* [Transcribed page contents]:
++++++++

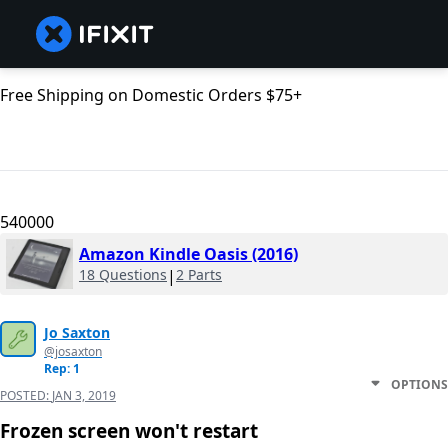
Free Shipping on Domestic Orders $75+
540000
Amazon Kindle Oasis (2016)
18 Questions
|
2 Parts
Jo Saxton
@josaxton
Rep: 1
OPTIONS
POSTED:
JAN 3, 2019
Frozen screen won't restart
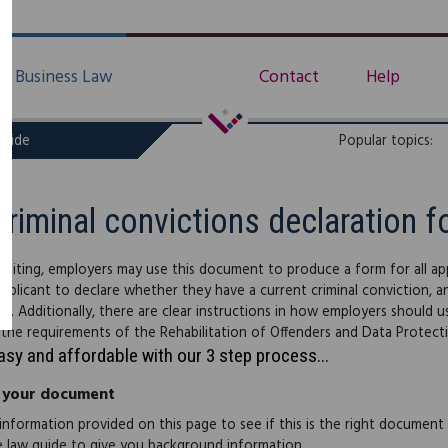
Business Law
Contact
Help
uide
Popular topics:
Criminal convictions declaration f
uiting, employers may use this document to produce a form for all app
applicant to declare whether they have a current criminal conviction, and
s). Additionally, there are clear instructions in how employers should 
h the requirements of the Rehabilitation of Offenders and Data Protect
easy and affordable with our 3 step process...
 your document
information provided on this page to see if this is the right document
e law guide to give you background information.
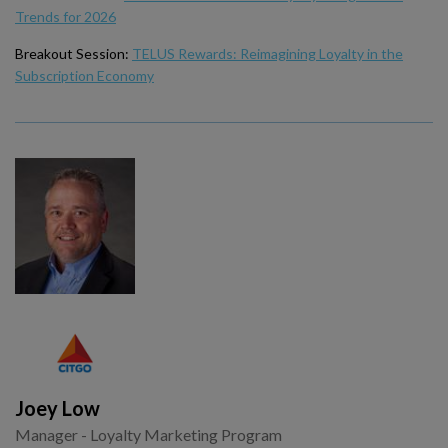
Trends for 2026
Breakout Session:
TELUS Rewards: Reimagining Loyalty in the
Subscription Economy
Joey Low
Manager - Loyalty Marketing Program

++++++++

* [EXERCISE PROMPT]:
Please repeat each record above precisely, with the pictures left out.

* [EXPECTED ANSWER]:
Free Shipping on Domestic Orders $75+
540000
Amazon Kindle Oasis (2016)
18 Questions
|
2 Parts
Jo Saxton
@josaxton
Rep: 1
OPTIONS
POSTED:
JAN 3, 2019
Frozen screen won't restart
Business Law
Contact
Help
uide
Popular topics:
Criminal convictions declaration f
uiting, employers may use this document to produce a form for all app
applicant to declare whether they have a current criminal conviction, and
s). Additionally, there are clear instructions in how employers should 
h the requirements of the Rehabilitation of Offenders and Data Protect
easy and affordable with our 3 step process...
 your document
information provided on this page to see if this is the right document
e law guide to give you background information.
Trends for 2026
Breakout Session:
TELUS Rewards: Reimagining Loyalty in the
Subscription Economy
Joey Low
Manager - Loyalty Marketing Program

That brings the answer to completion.